# why are note 2 roms so unstable?



## monkey allen (Sep 8, 2011)

Ive had about 6 android devices. Starting with the droid eris. Every device has its ups and downs. Finally i got a note 2 and knew it would be the fastest device ive owned. Last phone was the bionic. 
So far ive seen that every rom I flash has a massive set back. No gps no bluetooth no this no that. I ended up using a stock rom (jelly beans) and for some reason it makes my music cut out out every so often. Tried everything now im looking to switch roms.

Why are note 2 roms so buggy? They are worse than any device ive had. Great phone but it never works correcty.
Does anyone have a rom that isnt garbage or require a list of fixes that require as much time as rooting did?
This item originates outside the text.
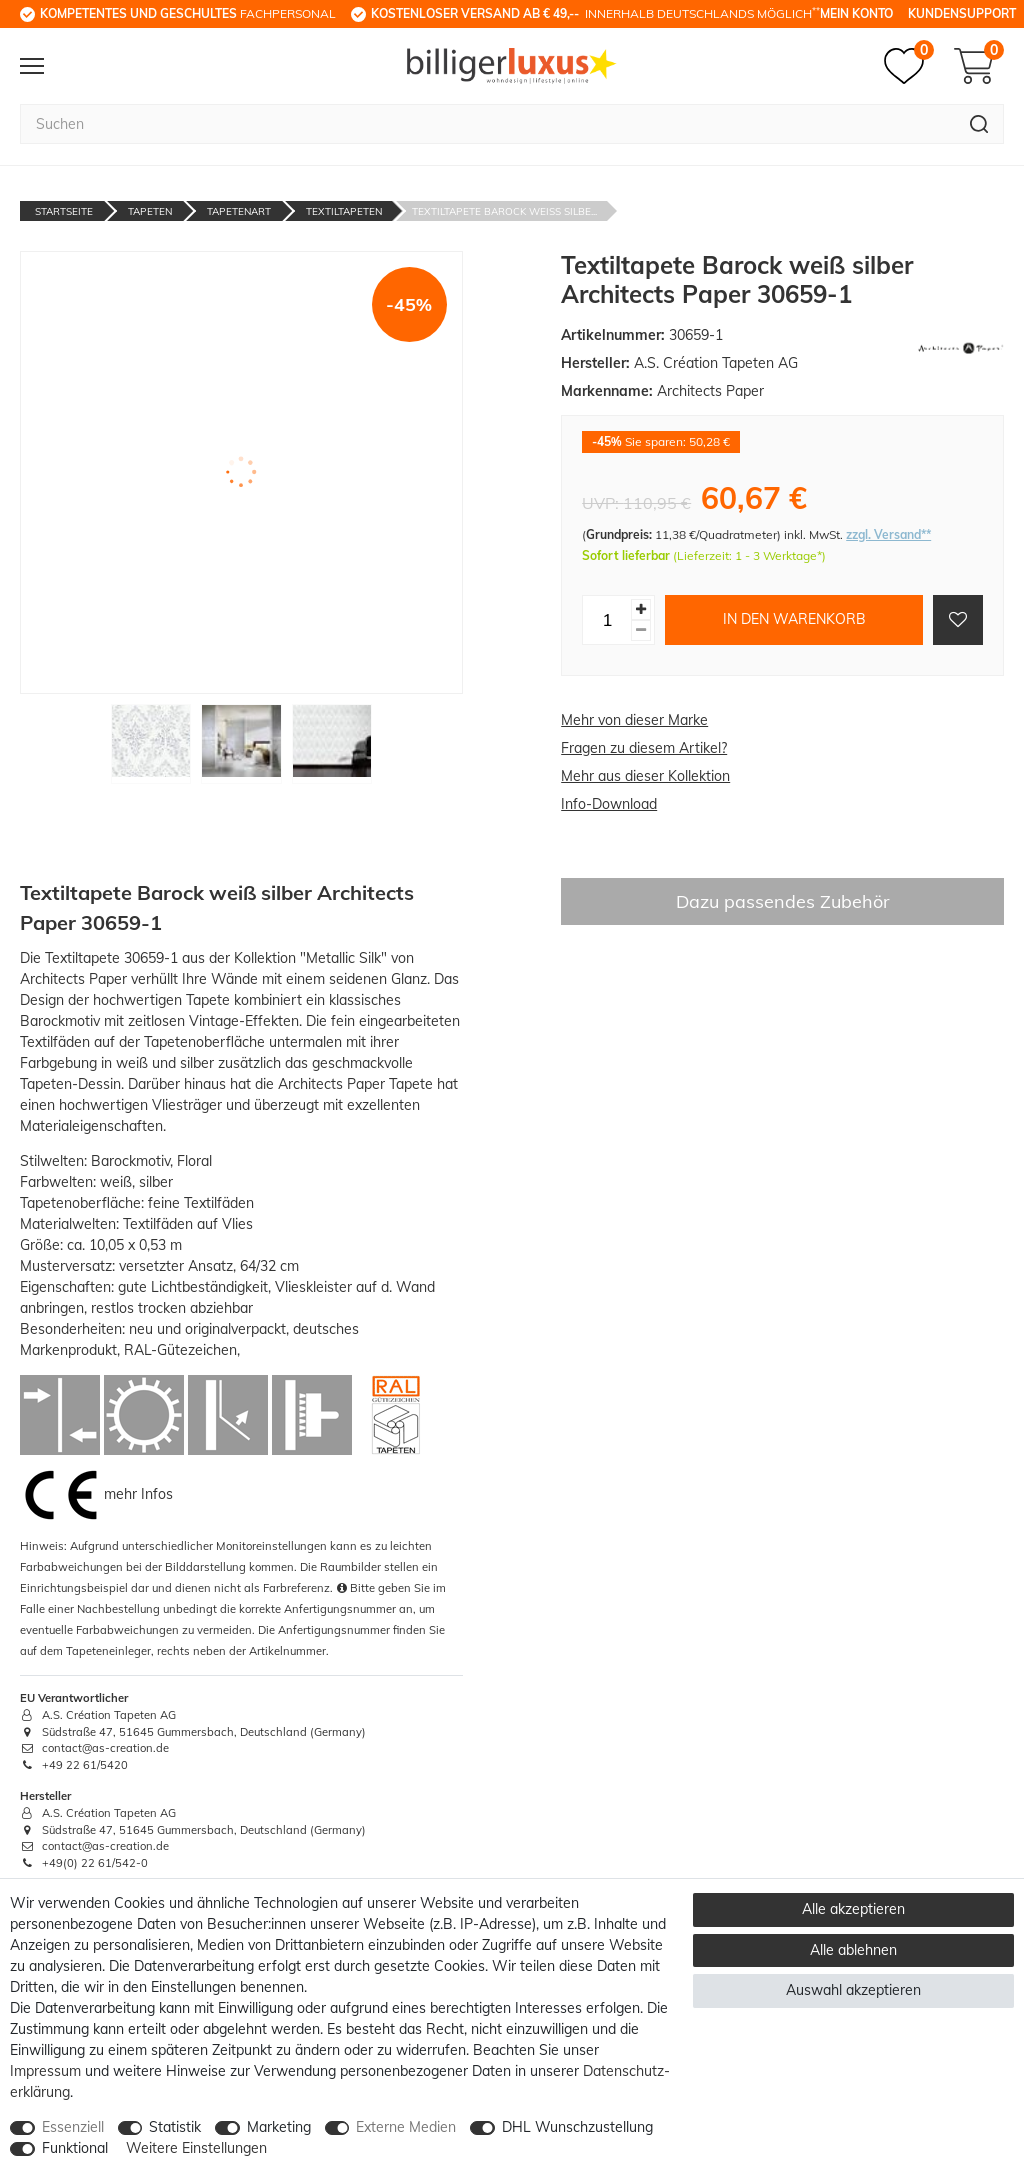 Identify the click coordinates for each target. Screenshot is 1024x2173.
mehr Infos (138, 1494)
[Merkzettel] (909, 66)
Please do not respond with the usual " works fine for me bro" like usual.


----------



## poontab (Jun 7, 2011)

Maybe stick with a 4.2.x or touchwiz ROM if stability is your main concern. Only bug I have with 4.3 is the aosp browser runs like garbage so... it works fine for me bro.


----------



## yarly (Jun 22, 2011)

Avoid running versions of Android past what is officially supported through carrier updates.


----------



## akellar (Jun 11, 2011)

Works fine for me bro

Sent from my SCH-I605 using RootzWiki mobile app


----------



## rhaneyjr (Feb 4, 2013)

I really don't know where you are coming from our what roms you've ran but I'm running nothing but 4.3 customs. I'm not gonna let att box in capabilities. I've go no issues. Sure a few minor bugs here and there but instability has never been an issue

Sent from my SAMSUNG-SGH-I317 using Xparent Cyan Tapatalk 2


----------



## jeckel51 (Dec 11, 2011)

Never had any issues. Running beans rom 20. Love this phone

Sent from a Rooted Soup can and string


----------